## [Required work]
Leave the pictures out and write out the rest of the listing word for word.

## [Recorded information]
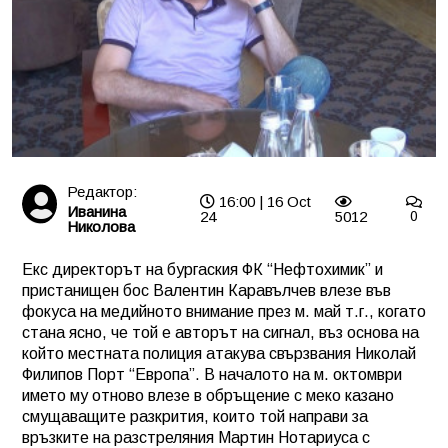
Редактор:
16:00 | 16 Oct
Иванина
24
5012
0
Николова
Екс директорът на бургаския ФК “Нефтохимик” и
пристанищен бос Валентин Каравълчев влезе във
фокуса на медийното внимание през м. май т.г., когато
стана ясно, че той е авторът на сигнал, въз основа на
който местната полиция атакува свързвания Николай
Филипов Порт “Европа”. В началото на м. октомври
името му отново влезе в обръщение с меко казано
смущаващите разкрития, които той направи за
връзките на разстреляния Мартин Нотариуса с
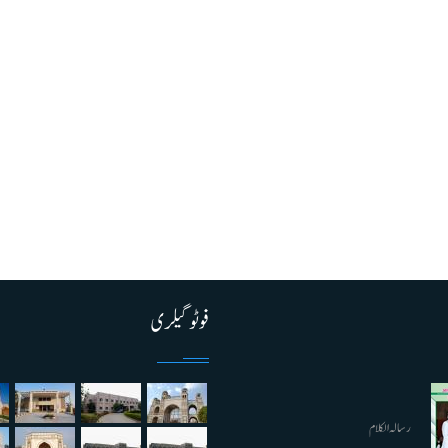
فوٹو گیلری
رسالہ الکلام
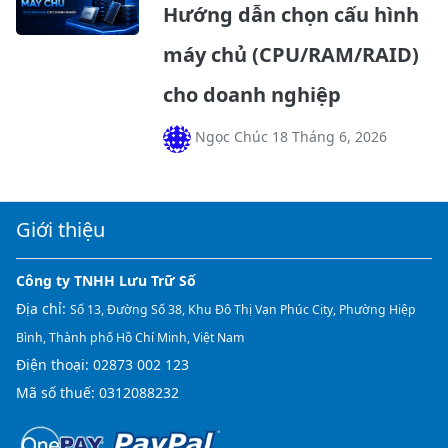
Hướng dẫn chọn cấu hình
máy chủ (CPU/RAM/RAID)
cho doanh nghiệp
Ngọc Chúc 18 Tháng 6, 2026
Giới thiệu
Công ty TNHH Lưu Trữ Số
Địa chỉ:
Số 13, Đường Số 38, Khu Đô Thị Vạn Phúc City, Phường Hiệp
Bình, Thành phố Hồ Chí Minh, Việt Nam
Điện thoại:
02873 002 123
Mã số thuế: 0312088232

## [Response]
Редактор:
16:00 | 16 Oct
Иванина
24
5012
0
Николова
Екс директорът на бургаския ФК “Нефтохимик” и
пристанищен бос Валентин Каравълчев влезе във
фокуса на медийното внимание през м. май т.г., когато
стана ясно, че той е авторът на сигнал, въз основа на
който местната полиция атакува свързвания Николай
Филипов Порт “Европа”. В началото на м. октомври
името му отново влезе в обръщение с меко казано
смущаващите разкрития, които той направи за
връзките на разстреляния Мартин Нотариуса с
فوٹو گیلری
رسالہ الکلام
Hướng dẫn chọn cấu hình
máy chủ (CPU/RAM/RAID)
cho doanh nghiệp
Ngọc Chúc 18 Tháng 6, 2026
Giới thiệu
Công ty TNHH Lưu Trữ Số
Địa chỉ:
Số 13, Đường Số 38, Khu Đô Thị Vạn Phúc City, Phường Hiệp
Bình, Thành phố Hồ Chí Minh, Việt Nam
Điện thoại:
02873 002 123
Mã số thuế: 0312088232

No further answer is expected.